Pressure myograph systems are exquisitely useful in the functional assessment of small arteries, pressurized to a suitable transmural pressure. The near physiological condition achieved in pressure myography permits in-depth characterization of intrinsic responses to pharmacological and physiological stimuli, which can be extrapolated to the in vivo behavior of the vascular bed. Pressure myograph has several advantages over conventional wire myographs. For example, smaller resistance vessels can be studied at tightly controlled and physiologically relevant intraluminal pressures. Here, we study the ability of 3(rd) order mesenteric arteries (3-4 mm long), preconstricted with phenylephrine, to vaso-relax in response to acetylcholine. Mesenteric arteries are mounted on two cannulas connected to a pressurized and sealed system that is maintained at constant pressure of 60 mmHg. The lumen and outer diameter of the vessel are continuously recorded using a video camera, allowing real time quantification of the vasoconstriction and vasorelaxation in response to phenylephrine and acetylcholine, respectively. To demonstrate the applicability of pressure myography to study the etiology of cardiovascular disease, we assessed endothelium-dependent vascular function in a murine model of systemic hypertension. Mice deficient in the α1 subunit of soluble guanylate cyclase (sGCα1(-/-)) are hypertensive when on a 129S6 (S6) background (sGCα1(-/-S6)) but not when on a C57BL/6 (B6) background (sGCα1(-/-B6)). Using pressure myography, we demonstrate that sGCα1-deficiency results in impaired endothelium-dependent vasorelaxation. The vascular dysfunction is more pronounced in sGCα1(-/-S6) than in sGCα1(-/-B6) mice, likely contributing to the higher blood pressure in sGCα1(-/-S6) than in sGCα1(-/-B6) mice. Pressure myography is a relatively simple, but sensitive and mechanistically useful technique that can be used to assess the effect of various stimuli on vascular contraction and relaxation, thereby augmenting our insight into the mechanisms underlying cardiovascular disease.
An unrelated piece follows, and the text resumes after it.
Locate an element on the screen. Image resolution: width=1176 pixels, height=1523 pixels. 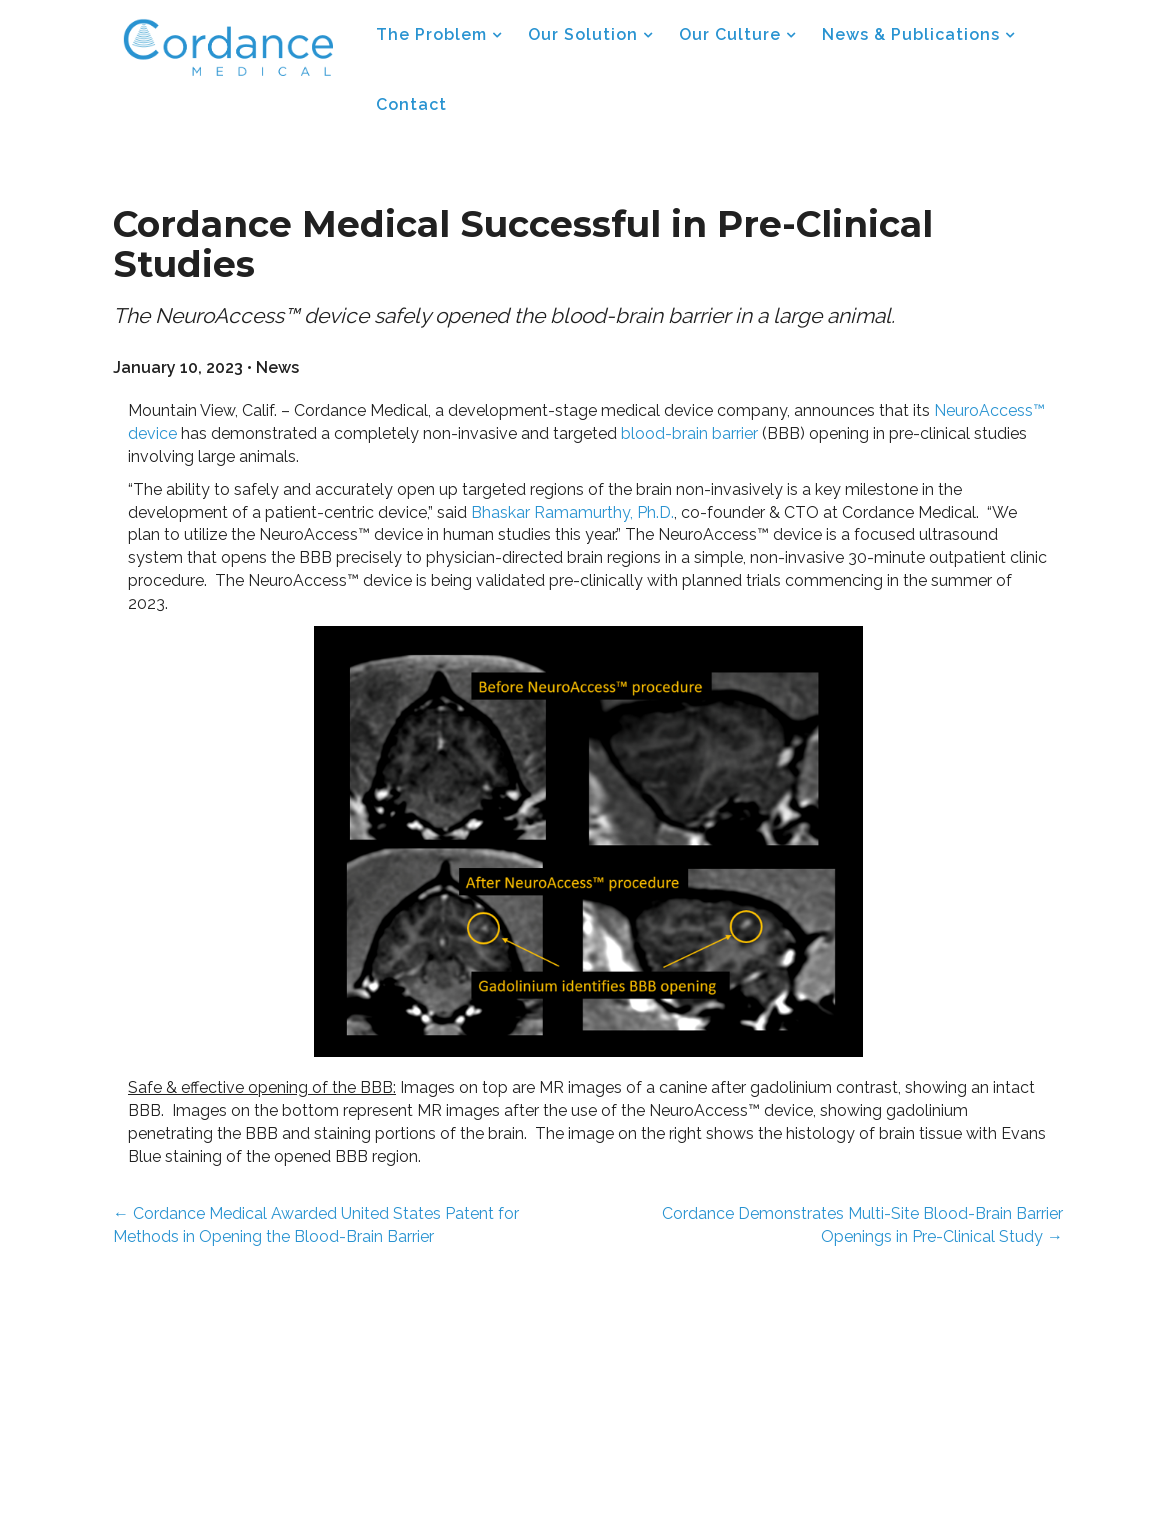 The Problem is located at coordinates (431, 34).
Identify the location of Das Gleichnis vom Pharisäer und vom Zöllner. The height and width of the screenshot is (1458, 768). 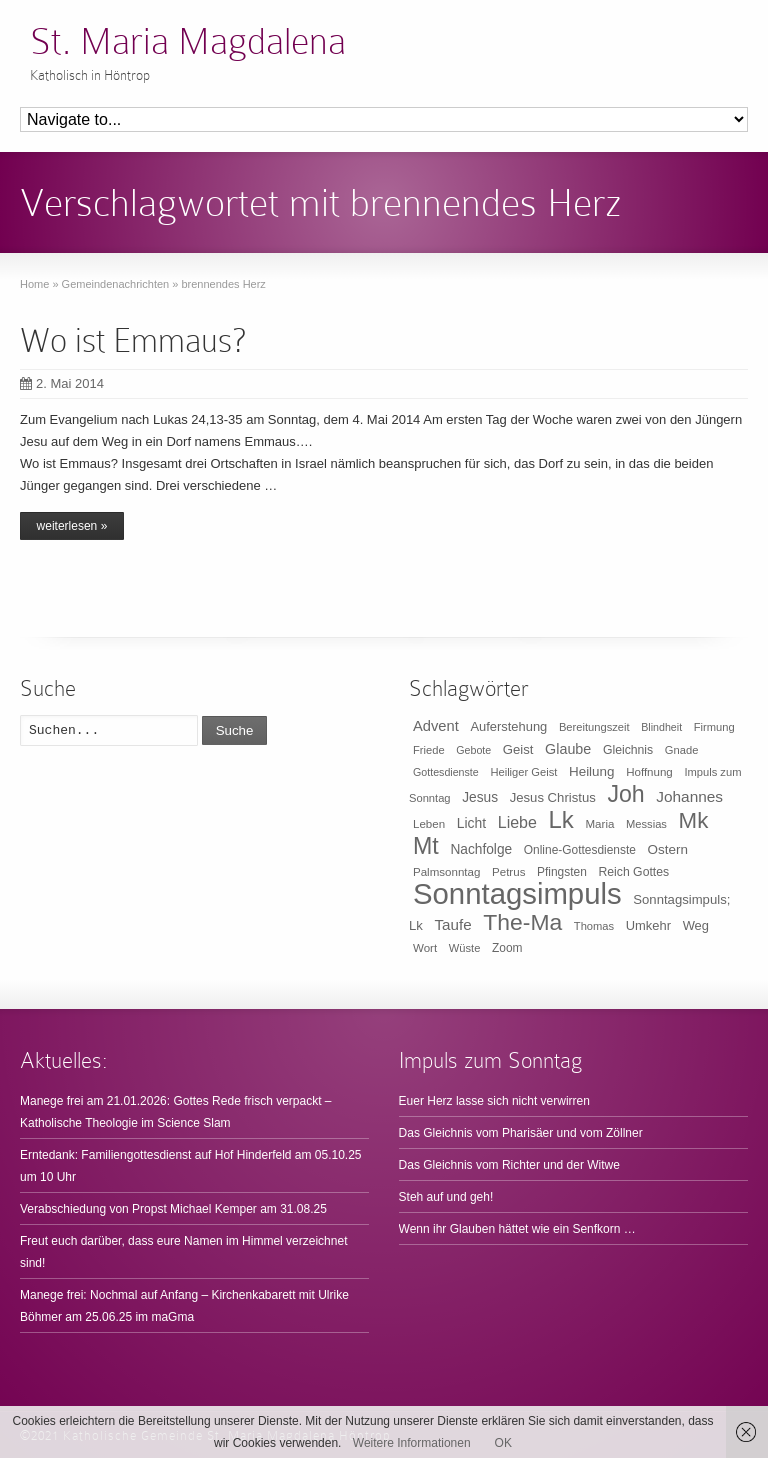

压力肌动描记系统在小动脉的功能评估中极为有用,这些小动脉被加压至合适的跨壁压力。压力肌动描记法所实现的接近生理状态的条件使得能够深入表征对药理和生理刺激的内在反应,而这些反应可外推至血管床的体内行为。与传统的线式肌动描记法相比,压力肌动描记法有几个优点。例如,可以在严格控制且生理相关的腔内压力下研究较小的阻力血管。在此,我们研究用去氧肾上腺素预收缩的三级肠系膜动脉(长3 - 4毫米)对乙酰胆碱作出血管舒张反应的能力。将肠系膜动脉安装在连接到加压密封系统的两个插管上,该系统维持在60毫米汞柱的恒定压力。使用摄像机连续记录血管的管腔和外径,从而分别实时量化对去氧肾上腺素和乙酰胆碱的血管收缩和血管舒张。为了证明压力肌动描记法在研究心血管疾病病因方面的适用性,我们在系统性高血压小鼠模型中评估了内皮依赖性血管功能。在129S6(S6)背景下缺乏可溶性鸟苷酸环化酶α1亚基(sGCα1(-/-))的小鼠是高血压(sGCα1(-/-S6)),但在C57BL/6(B6)背景下则不是(sGCα1(-/-B6))。使用压力肌动描记法,我们证明sGCα1缺乏会导致内皮依赖性血管舒张受损。血管功能障碍在sGCα1(-/-S6)小鼠中比在sGCα1(-/-B6)小鼠中更明显,这可能是sGCα1(-/-S6)小鼠比sGCα1(-/-B6)小鼠血压更高的原因。压力肌动描记法是一种相对简单但灵敏且在机制上有用的技术,可用于评估各种刺激对血管收缩和舒张的影响,从而增强我们对心血管疾病潜在机制的理解。